Once this record cold pushed off the Florida Coast, warm air over the Atlantic was able to rise and condense into liquid water. Condensation (the process in which water converts from its gas into its liquid state) released heat, which provided an energy source for the continued development of an extratropical, or non-tropical, cyclone. Since this system began to form in such a moisture-rich environment, more water was present to condense, and explosive development was more likely to occur. When explosive development results in a minimum central pressure drop of 24 millibars in 24 hours, a system is known to experience "bombogenesis", hence the term bomb cyclone. This system far exceeded this criterion, with its minimum central pressure dropping 54 millibars in one day.

This image shows the true expanse and intensity of the system as it quickly progressed up the East Coast. Satellite imagery shows this system pulling warm, moist tropical air from as far south as Costa Rica, with cold air wrapping around the western periphery of the storm from Quebec.

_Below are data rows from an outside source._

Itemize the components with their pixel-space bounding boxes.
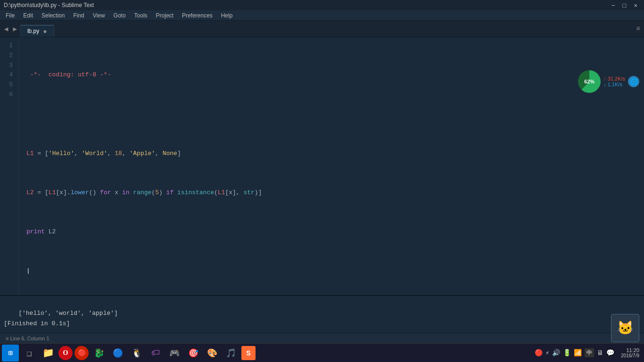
taskbar-app9[interactable]: 🎯 bbox=[185, 345, 202, 362]
title-bar: D:\python\study\lb.py - Sublime Text − □… bbox=[0, 0, 644, 10]
code-line-4: L2 = [L1[x].lower() for x in range(5) if… bbox=[26, 188, 644, 198]
taskbar-app4[interactable]: 🐉 bbox=[91, 345, 107, 362]
network-speeds: ↑ 31.2K/s ↓ 1.1K/s bbox=[603, 76, 625, 87]
tray-icon-msg[interactable]: 💬 bbox=[606, 349, 614, 357]
editor-container: 1 2 3 4 5 6 -*- coding: utf-8 -*- L1 = [… bbox=[0, 37, 644, 343]
taskbar-app5[interactable]: 🔵 bbox=[109, 345, 126, 362]
start-icon: ⊞ bbox=[8, 348, 13, 358]
taskbar-app10[interactable]: 🎨 bbox=[204, 345, 221, 362]
clock-time: 11:20 bbox=[621, 347, 639, 353]
code-line-5: print L2 bbox=[26, 227, 644, 237]
tray-icon-network[interactable]: 📶 bbox=[574, 349, 582, 357]
system-tray: 🔴 ⚡ 🔊 🔋 📶 中 🖥 💬 bbox=[535, 348, 614, 357]
window-title: D:\python\study\lb.py - Sublime Text bbox=[4, 2, 94, 8]
taskbar-left: ⊞ ❑ 📁 O 🔴 🐉 🔵 🐧 🏷 🎮 🎯 🎨 🎵 S bbox=[2, 345, 256, 362]
cat-icon: 🐱 bbox=[617, 320, 634, 336]
network-percent: 62% bbox=[584, 79, 594, 84]
menu-view[interactable]: View bbox=[89, 11, 109, 20]
taskbar: ⊞ ❑ 📁 O 🔴 🐉 🔵 🐧 🏷 🎮 🎯 🎨 🎵 S 🔴 ⚡ 🔊 🔋 bbox=[0, 343, 644, 362]
taskbar-app11[interactable]: 🎵 bbox=[223, 345, 239, 362]
tray-icon-1[interactable]: 🔴 bbox=[535, 349, 543, 357]
close-button[interactable]: × bbox=[631, 2, 640, 9]
line-num-5: 5 bbox=[4, 80, 13, 90]
code-line-1: -*- coding: utf-8 -*- bbox=[26, 70, 644, 80]
tray-icon-battery[interactable]: 🔋 bbox=[563, 349, 571, 357]
tab-nav-right[interactable]: ▶ bbox=[10, 23, 19, 35]
task-view-button[interactable]: ❑ bbox=[21, 345, 38, 362]
output-panel: ['hello', 'world', 'apple'] [Finished in… bbox=[0, 295, 644, 333]
network-widget: 62% ↑ 31.2K/s ↓ 1.1K/s 🌐 bbox=[578, 70, 639, 93]
maximize-button[interactable]: □ bbox=[620, 2, 629, 9]
clock[interactable]: 11:20 2016/7/9 bbox=[618, 346, 642, 359]
taskbar-app8[interactable]: 🎮 bbox=[166, 345, 183, 362]
menu-goto[interactable]: Goto bbox=[110, 11, 130, 20]
menu-selection[interactable]: Selection bbox=[38, 11, 68, 20]
menu-tools[interactable]: Tools bbox=[131, 11, 151, 20]
taskbar-app3[interactable]: 🔴 bbox=[74, 346, 89, 360]
tray-icon-volume[interactable]: 🔊 bbox=[552, 349, 560, 357]
taskbar-opera[interactable]: O bbox=[58, 346, 73, 360]
tray-icon-keyboard[interactable]: 中 bbox=[585, 348, 594, 357]
code-line-2 bbox=[26, 110, 644, 120]
output-line-1: ['hello', 'world', 'apple'] bbox=[18, 310, 118, 317]
line-num-4: 4 bbox=[4, 70, 13, 80]
line-num-2: 2 bbox=[4, 51, 13, 61]
menu-edit[interactable]: Edit bbox=[19, 11, 37, 20]
status-position: ≡ Line 6, Column 1 bbox=[6, 336, 50, 341]
menu-project[interactable]: Project bbox=[152, 11, 177, 20]
code-line-6 bbox=[26, 266, 644, 276]
upload-speed: ↑ 31.2K/s bbox=[603, 76, 625, 82]
taskbar-explorer[interactable]: 📁 bbox=[40, 345, 57, 362]
network-circle: 62% bbox=[578, 70, 601, 93]
tray-icon-display[interactable]: 🖥 bbox=[597, 349, 603, 357]
menu-preferences[interactable]: Preferences bbox=[178, 11, 216, 20]
line-numbers: 1 2 3 4 5 6 bbox=[0, 37, 19, 295]
tab-filename: lb.py bbox=[27, 28, 39, 34]
taskbar-app7[interactable]: 🏷 bbox=[147, 345, 164, 362]
code-line-3: L1 = ['Hello', 'World', 18, 'Apple', Non… bbox=[26, 149, 644, 159]
tab-bar: ◀ ▶ lb.py ● ≡ bbox=[0, 21, 644, 37]
task-view-icon: ❑ bbox=[27, 348, 32, 358]
network-globe-icon: 🌐 bbox=[628, 76, 639, 87]
line-num-3: 3 bbox=[4, 61, 13, 71]
tab-close-button[interactable]: ● bbox=[43, 28, 47, 34]
line-num-1: 1 bbox=[4, 41, 13, 51]
window-controls: − □ × bbox=[609, 2, 640, 9]
minimize-button[interactable]: − bbox=[609, 2, 618, 9]
taskbar-sublime[interactable]: S bbox=[241, 346, 256, 360]
code-area[interactable]: 1 2 3 4 5 6 -*- coding: utf-8 -*- L1 = [… bbox=[0, 37, 644, 295]
menu-find[interactable]: Find bbox=[69, 11, 88, 20]
menu-bar: File Edit Selection Find View Goto Tools… bbox=[0, 10, 644, 21]
output-line-2: [Finished in 0.1s] bbox=[4, 320, 70, 327]
tab-nav-left[interactable]: ◀ bbox=[2, 23, 10, 35]
status-bar: ≡ Line 6, Column 1 Tab Size: 4 bbox=[0, 333, 644, 343]
cat-widget[interactable]: 🐱 bbox=[611, 314, 639, 342]
code-editor[interactable]: -*- coding: utf-8 -*- L1 = ['Hello', 'Wo… bbox=[19, 37, 644, 295]
taskbar-app6[interactable]: 🐧 bbox=[128, 345, 145, 362]
download-speed: ↓ 1.1K/s bbox=[603, 82, 625, 87]
clock-date: 2016/7/9 bbox=[621, 353, 639, 358]
start-button[interactable]: ⊞ bbox=[2, 345, 19, 362]
active-tab[interactable]: lb.py ● bbox=[20, 25, 54, 37]
line-num-6: 6 bbox=[4, 90, 13, 100]
menu-help[interactable]: Help bbox=[217, 11, 237, 20]
tray-icon-2[interactable]: ⚡ bbox=[545, 349, 549, 357]
menu-file[interactable]: File bbox=[2, 11, 18, 20]
taskbar-right: 🔴 ⚡ 🔊 🔋 📶 中 🖥 💬 11:20 2016/7/9 bbox=[535, 346, 642, 359]
tab-dropdown-button[interactable]: ≡ bbox=[636, 25, 640, 33]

Some highlights of impacts include:
  • The Nantucket Shoals Buoy recorded an atmospheric pressure of 957.7 millibars on the 04th - an intensity rarely observed in winter extratropical cyclones, and a pressure often seen in Category 3 or 4 hurricanes.
  • Hours later, Boston set a record tide of 15.16 feet, which broke the record of 15.1 feet set during the Blizzard of 1978. While the Blizzard of 1978 produced greater snowfall totals in the Northeast, the January 2018 storm reached Boston during high tide, during a full moon, and during the moon’s closest orbit to Earth.
We likely will not see a system of this magnitude for the remainder of this month (or even season), with less cold air currently locked in place over the Eastern U.S. and Western Atlantic. However, Nor'easters typically develop most frequently in February and early March, with WRI on standby to keep you safe the rest of the season!